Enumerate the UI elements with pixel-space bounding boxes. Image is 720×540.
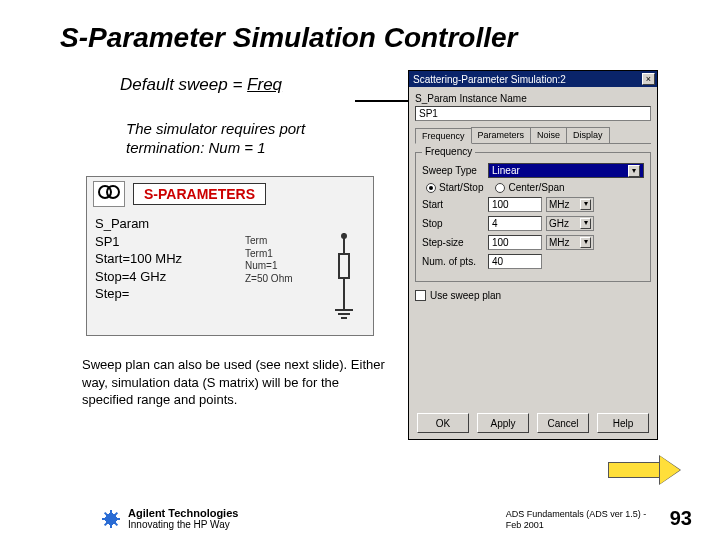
sweep-type-select[interactable]: Linear ▾ — [488, 163, 644, 178]
npts-label: Num. of pts. — [422, 256, 484, 267]
subtitle-emph: Freq — [247, 75, 282, 94]
ok-button[interactable]: OK — [417, 413, 469, 433]
chevron-down-icon: ▾ — [580, 218, 591, 229]
npts-input[interactable] — [488, 254, 542, 269]
agilent-logo-icon — [100, 508, 122, 530]
step-input[interactable] — [488, 235, 542, 250]
sparam-line: Step= — [95, 285, 245, 303]
step-unit-select[interactable]: MHz ▾ — [546, 235, 594, 250]
sweep-plan-note: Sweep plan can also be used (see next sl… — [82, 356, 392, 409]
sparam-schematic-block: S-PARAMETERS S_Param SP1 Start=100 MHz S… — [86, 176, 374, 336]
stop-label: Stop — [422, 218, 484, 229]
frequency-group: Frequency Sweep Type Linear ▾ Start/Stop… — [415, 152, 651, 282]
start-unit-select[interactable]: MHz ▾ — [546, 197, 594, 212]
start-label: Start — [422, 199, 484, 210]
page-number: 93 — [670, 507, 692, 530]
sim-note-line1: The simulator requires port — [126, 120, 305, 139]
next-slide-arrow-icon — [608, 456, 680, 484]
term-component: Term Term1 Num=1 Z=50 Ohm — [245, 215, 365, 303]
tab-parameters[interactable]: Parameters — [471, 127, 532, 143]
stop-input[interactable] — [488, 216, 542, 231]
company-name: Agilent Technologies — [128, 507, 238, 519]
sweep-type-value: Linear — [492, 165, 520, 176]
chevron-down-icon: ▾ — [580, 237, 591, 248]
chevron-down-icon: ▾ — [628, 165, 640, 177]
company-tagline: Innovating the HP Way — [128, 519, 238, 530]
use-sweep-plan-label: Use sweep plan — [430, 290, 501, 301]
stop-unit-select[interactable]: GHz ▾ — [546, 216, 594, 231]
sparam-line: Stop=4 GHz — [95, 268, 245, 286]
tab-frequency[interactable]: Frequency — [415, 128, 472, 144]
stop-unit-value: GHz — [549, 218, 569, 229]
simulator-note: The simulator requires port termination:… — [126, 120, 305, 158]
frequency-group-title: Frequency — [422, 146, 475, 157]
dialog-title: Scattering-Parameter Simulation:2 — [413, 74, 566, 85]
instance-name-input[interactable] — [415, 106, 651, 121]
radio-start-stop[interactable]: Start/Stop — [426, 182, 483, 193]
radio-center-span[interactable]: Center/Span — [495, 182, 564, 193]
start-input[interactable] — [488, 197, 542, 212]
dialog-button-bar: OK Apply Cancel Help — [409, 413, 657, 433]
close-icon[interactable]: × — [642, 73, 655, 85]
tab-display[interactable]: Display — [566, 127, 610, 143]
sparam-dialog: Scattering-Parameter Simulation:2 × S_Pa… — [408, 70, 658, 440]
sparam-line: SP1 — [95, 233, 245, 251]
apply-button[interactable]: Apply — [477, 413, 529, 433]
agilent-text: Agilent Technologies Innovating the HP W… — [128, 507, 238, 530]
dialog-titlebar[interactable]: Scattering-Parameter Simulation:2 × — [409, 71, 657, 87]
sweep-type-label: Sweep Type — [422, 165, 484, 176]
sparam-heading: S-PARAMETERS — [133, 183, 266, 205]
instance-name-label: S_Param Instance Name — [415, 93, 651, 104]
slide-title: S-Parameter Simulation Controller — [60, 22, 517, 54]
radio-dot-icon — [495, 183, 505, 193]
radio-start-stop-label: Start/Stop — [439, 182, 483, 193]
radio-dot-icon — [426, 183, 436, 193]
term-resistor-icon — [331, 233, 357, 311]
dialog-tabs: Frequency Parameters Noise Display — [415, 127, 651, 144]
sparam-component-icon — [93, 181, 125, 207]
sim-note-line2: termination: Num = 1 — [126, 139, 305, 158]
step-unit-value: MHz — [549, 237, 570, 248]
cancel-button[interactable]: Cancel — [537, 413, 589, 433]
radio-center-span-label: Center/Span — [508, 182, 564, 193]
subtitle-pre: Default sweep = — [120, 75, 247, 94]
sparam-settings: S_Param SP1 Start=100 MHz Stop=4 GHz Ste… — [95, 215, 245, 303]
slide-subtitle: Default sweep = Freq — [120, 75, 282, 95]
use-sweep-plan-checkbox[interactable] — [415, 290, 426, 301]
start-unit-value: MHz — [549, 199, 570, 210]
slide-footer: Agilent Technologies Innovating the HP W… — [0, 507, 720, 530]
chevron-down-icon: ▾ — [580, 199, 591, 210]
footer-course-info: ADS Fundamentals (ADS ver 1.5) - Feb 200… — [506, 509, 656, 530]
tab-noise[interactable]: Noise — [530, 127, 567, 143]
help-button[interactable]: Help — [597, 413, 649, 433]
sparam-line: Start=100 MHz — [95, 250, 245, 268]
sparam-line: S_Param — [95, 215, 245, 233]
step-label: Step-size — [422, 237, 484, 248]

• • •

Count lines, not occurrences. State how many lines of the entries contain the word "Apply", and add nothing.

2